L’embarcation, un kwassa-kwassa typique des traversées clandestines, transportait environ 51 personnes, majoritairement originaires d’Afrique de l’Est (notamment du Congo), en route vers Mayotte. Les migrants, parmi lesquels se trouvaient des femmes et de très jeunes enfants, ont été surpris par des conditions météorologiques difficiles ou une surcharge de l’embarcation précaire.

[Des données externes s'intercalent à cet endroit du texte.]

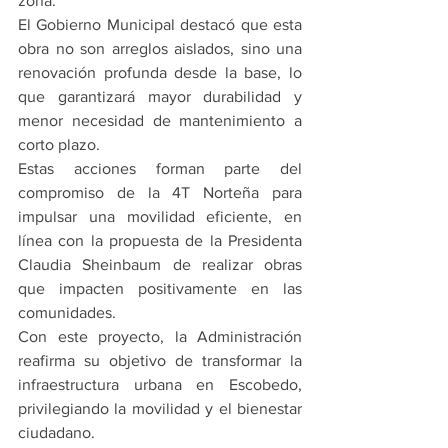
zona.
El Gobierno Municipal destacó que esta 
obra no son arreglos aislados, sino una 
renovación profunda desde la base, lo 
que garantizará mayor durabilidad y 
menor necesidad de mantenimiento a 
corto plazo.
Estas acciones forman parte del 
compromiso de la 4T Norteña para 
impulsar una movilidad eficiente, en 
línea con la propuesta de la Presidenta 
Claudia Sheinbaum de realizar obras 
que impacten positivamente en las 
comunidades.
Con este proyecto, la Administración 
reafirma su objetivo de transformar la 
infraestructura urbana en Escobedo, 
privilegiando la movilidad y el bienestar 
ciudadano.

Les autorités locales ont rapidement mobilisé les secours. Des pêcheurs et des habitants de Mitsamiouli ont participé aux opérations de recherche, permettant de repêcher plusieurs corps au fil des heures. Le préfet de Mitsamiouli s’est exprimé sur place, exprimant sa profonde tristesse et appelant à une prise de conscience collective face aux dangers de l’immigration clandestine.
Le bilan, initialement annoncé à 8 morts (dont un bébé), 30 survivants et 13 disparus tôt dans la matinée, a été revu à la hausse plusieurs fois dans la journée. Certaines sources locales évoquent désormais jusqu’à 13 voire 17 morts alors que les recherches se poursuivent activement en mer.

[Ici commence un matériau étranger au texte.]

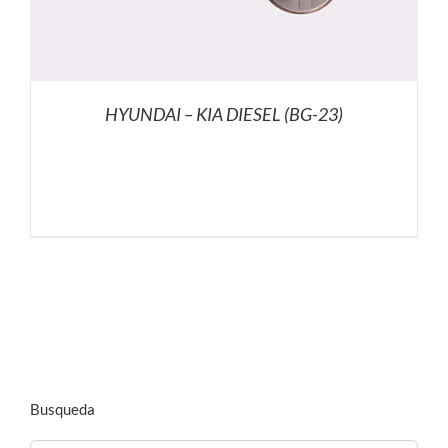
HYUNDAI – KIA DIESEL (BG-23)
Busqueda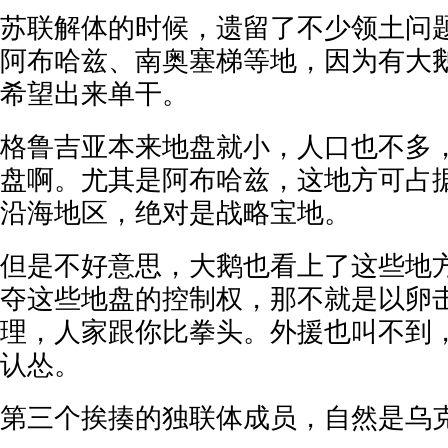
苏联解体的时候，遗留了不少领土问
阿布哈兹、南奥塞梯等地，因为有大
希望出来单干。
格鲁吉亚本来地盘就小，人口也不多
盘啊。尤其是阿布哈兹，这地方可占
沿海地区，绝对是战略宝地。
但是不好意思，大鹅也看上了这些地
夺这些地盘的控制权，那不就是以卵
理，人家跟你比拳头。外援也叫不到
认怂。
第三个挨揍的独联体成员，自然是乌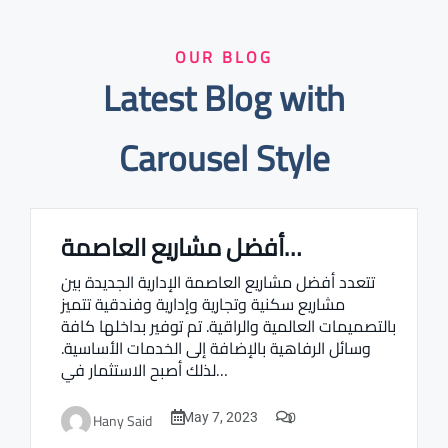
OUR BLOG
Latest Blog with
Carousel Style
أفضل مشاريع العاصمة…
Real estate Estate ville
تتعدد أفضل مشاريع العاصمة الإدارية الجديدة بين
مشاريع سكنية وتجارية وإدارية وفندقية تتميز
بالتصميمات العالمية والراقية. تم توفير بداخلها كافة
وسائل الرفاهية بالإضافة إلى الخدمات الأساسية.
لذلك أصبح الاستثمار في…
0
Hany Said
May 7, 2023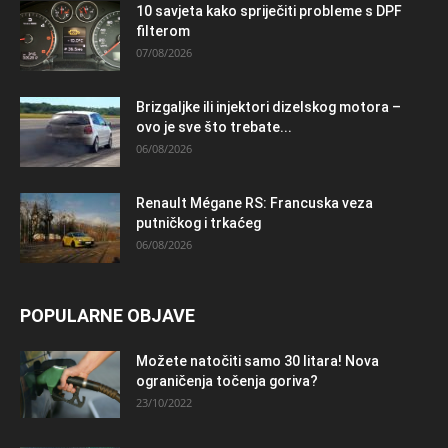
10 savjeta kako spriječiti probleme s DPF
filterom
07/08/2026
Brizgaljke ili injektori dizelskog motora –
ovo je sve što trebate...
06/08/2026
Renault Mégane RS: Francuska veza
putničkog i trkaćeg
06/08/2026
POPULARNE OBJAVE
Možete natočiti samo 30 litara! Nova
ograničenja točenja goriva?
23/10/2022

Ce drame rappelle cruellement la persistance du phénomène des kwassa-kwassa dans le canal du Mozambique. Malgré les risques extrêmes – noyades, tempêtes, interceptions – des centaines de Comoriens et de migrants d’autres pays tentent chaque année la traversée vers Mayotte, distante d’une soixantaine de kilomètres, dans l’espoir d’une vie meilleure.

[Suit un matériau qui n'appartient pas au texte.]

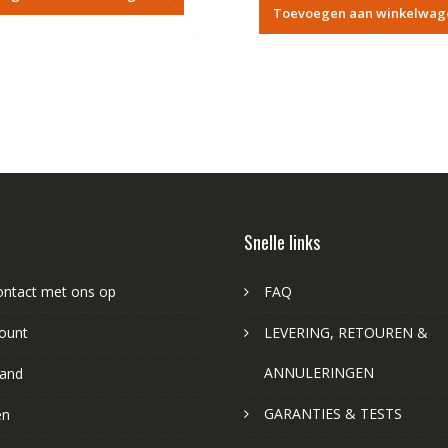
was:
is:
€84.67.
€48.44.
Toevoegen aan winkelwag
€84.67.
€4
Snelle links
ntact met ons op
FAQ
ount
LEVERING, RETOUREN &
ANNULERINGEN
and
GARANTIES & TESTS
en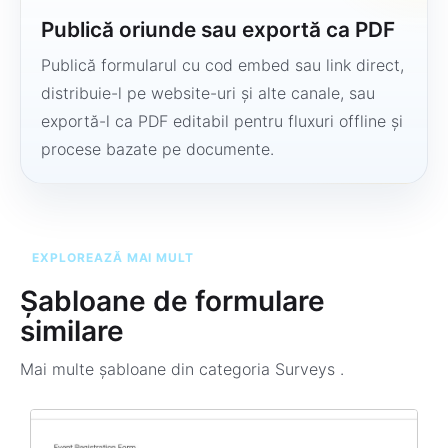
Publică oriunde sau exportă ca PDF
Publică formularul cu cod embed sau link direct,
distribuie-l pe website-uri și alte canale, sau
exportă-l ca PDF editabil pentru fluxuri offline și
procese bazate pe documente.
EXPLOREAZĂ MAI MULT
Șabloane de formulare
similare
Mai multe șabloane din categoria
Surveys
.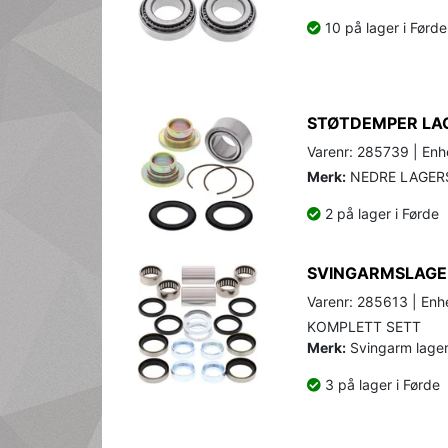
10 på lager i Førde
STØTDEMPER LAG
Varenr: 285739 | Enhe
Merk:
NEDRE LAGER
2 på lager i Førde
SVINGARMSLAGE
Varenr: 285613 | Enhe
KOMPLETT SETT
Merk:
Svingarm lager/
3 på lager i Førde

Les autorités comoriennes ont réitéré leurs appels à la vigilance et à la coopération régionale pour lutter contre les réseaux de passeurs. Une enquête a été ouverte pour déterminer les circonstances exactes du naufrage et identifier les organisateurs de cette traversée mortelle.
Nos pensées vont aux familles des victimes et aux survivants, dont beaucoup souffrent de traumatismes physiques et psychologiques. La solidarité nationale et internationale est plus que jamais nécessaire face à ces drames humains répétés.